---------- Provided records ----------

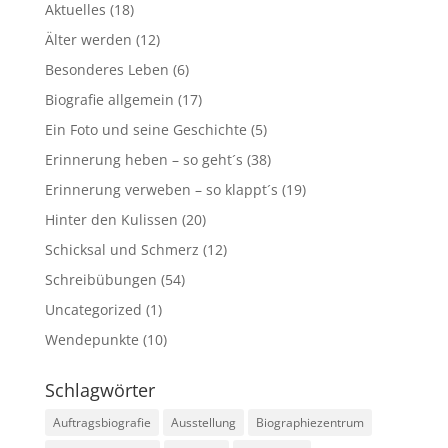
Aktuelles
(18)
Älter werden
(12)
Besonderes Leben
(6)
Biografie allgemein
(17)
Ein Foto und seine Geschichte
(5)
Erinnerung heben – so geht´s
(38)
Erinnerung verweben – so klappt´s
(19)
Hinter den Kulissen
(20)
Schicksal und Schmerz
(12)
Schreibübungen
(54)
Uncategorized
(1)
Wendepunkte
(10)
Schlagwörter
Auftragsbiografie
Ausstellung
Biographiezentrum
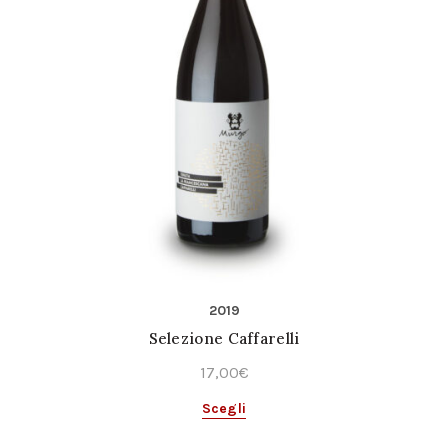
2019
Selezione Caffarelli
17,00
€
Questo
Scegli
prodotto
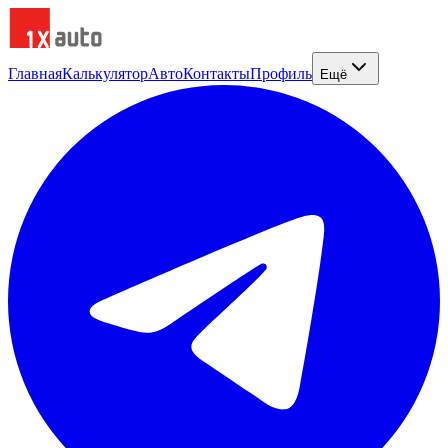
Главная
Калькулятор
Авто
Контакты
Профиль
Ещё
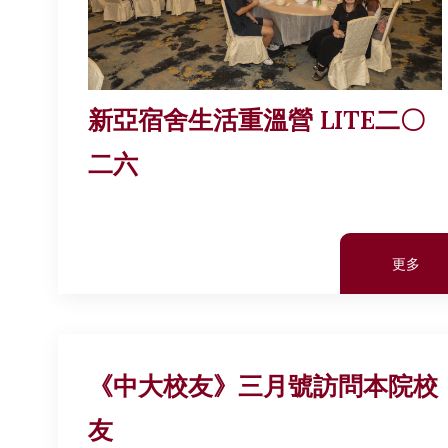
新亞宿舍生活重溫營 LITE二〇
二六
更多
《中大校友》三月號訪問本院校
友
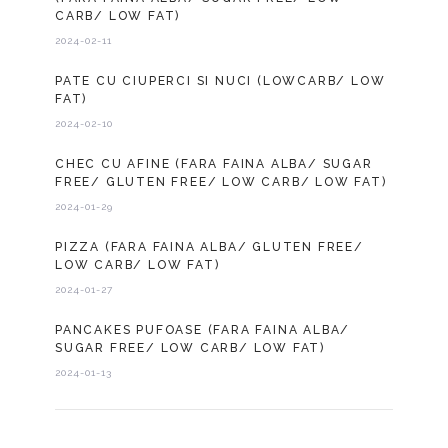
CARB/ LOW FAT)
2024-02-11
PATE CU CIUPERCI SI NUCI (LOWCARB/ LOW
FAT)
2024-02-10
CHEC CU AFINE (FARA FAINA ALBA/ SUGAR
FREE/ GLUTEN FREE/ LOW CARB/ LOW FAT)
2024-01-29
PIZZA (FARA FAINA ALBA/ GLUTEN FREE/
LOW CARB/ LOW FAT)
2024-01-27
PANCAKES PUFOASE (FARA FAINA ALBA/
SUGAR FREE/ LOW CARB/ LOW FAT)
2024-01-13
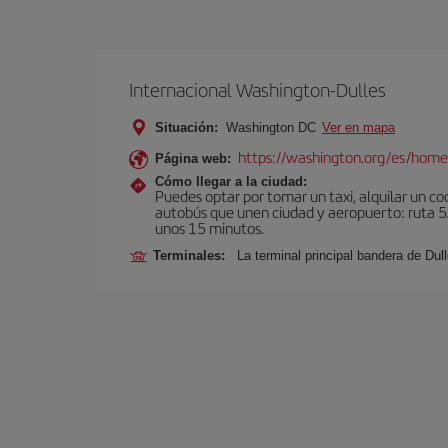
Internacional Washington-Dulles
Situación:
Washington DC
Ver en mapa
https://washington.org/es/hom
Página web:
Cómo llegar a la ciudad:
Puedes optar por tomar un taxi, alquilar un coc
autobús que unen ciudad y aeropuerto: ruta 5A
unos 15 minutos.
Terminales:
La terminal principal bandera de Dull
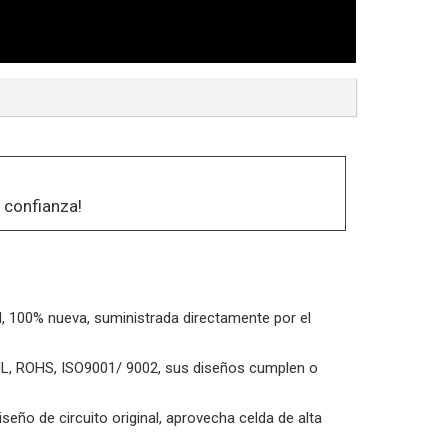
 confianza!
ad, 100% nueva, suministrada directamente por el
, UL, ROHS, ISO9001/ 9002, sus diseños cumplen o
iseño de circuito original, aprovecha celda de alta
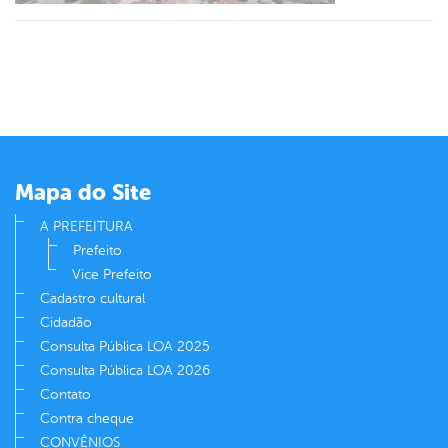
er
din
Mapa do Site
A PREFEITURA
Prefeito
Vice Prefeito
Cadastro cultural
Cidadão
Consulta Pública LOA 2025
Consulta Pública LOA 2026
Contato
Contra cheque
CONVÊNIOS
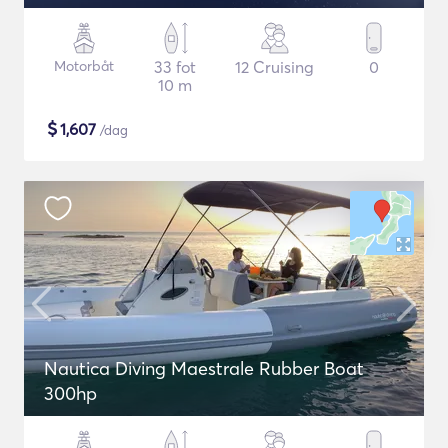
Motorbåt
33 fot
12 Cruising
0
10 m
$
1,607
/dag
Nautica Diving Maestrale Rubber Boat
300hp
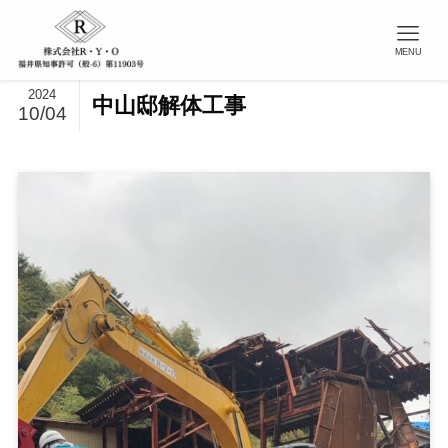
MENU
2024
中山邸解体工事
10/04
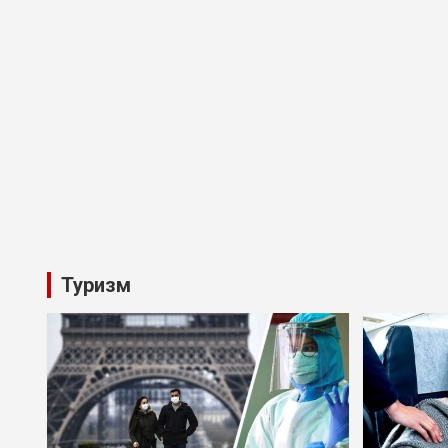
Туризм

----------

Throughout the data above, copy all lines where the word "FARA" is found.

CHEC CU AFINE (FARA FAINA ALBA/ SUGAR
PIZZA (FARA FAINA ALBA/ GLUTEN FREE/
PANCAKES PUFOASE (FARA FAINA ALBA/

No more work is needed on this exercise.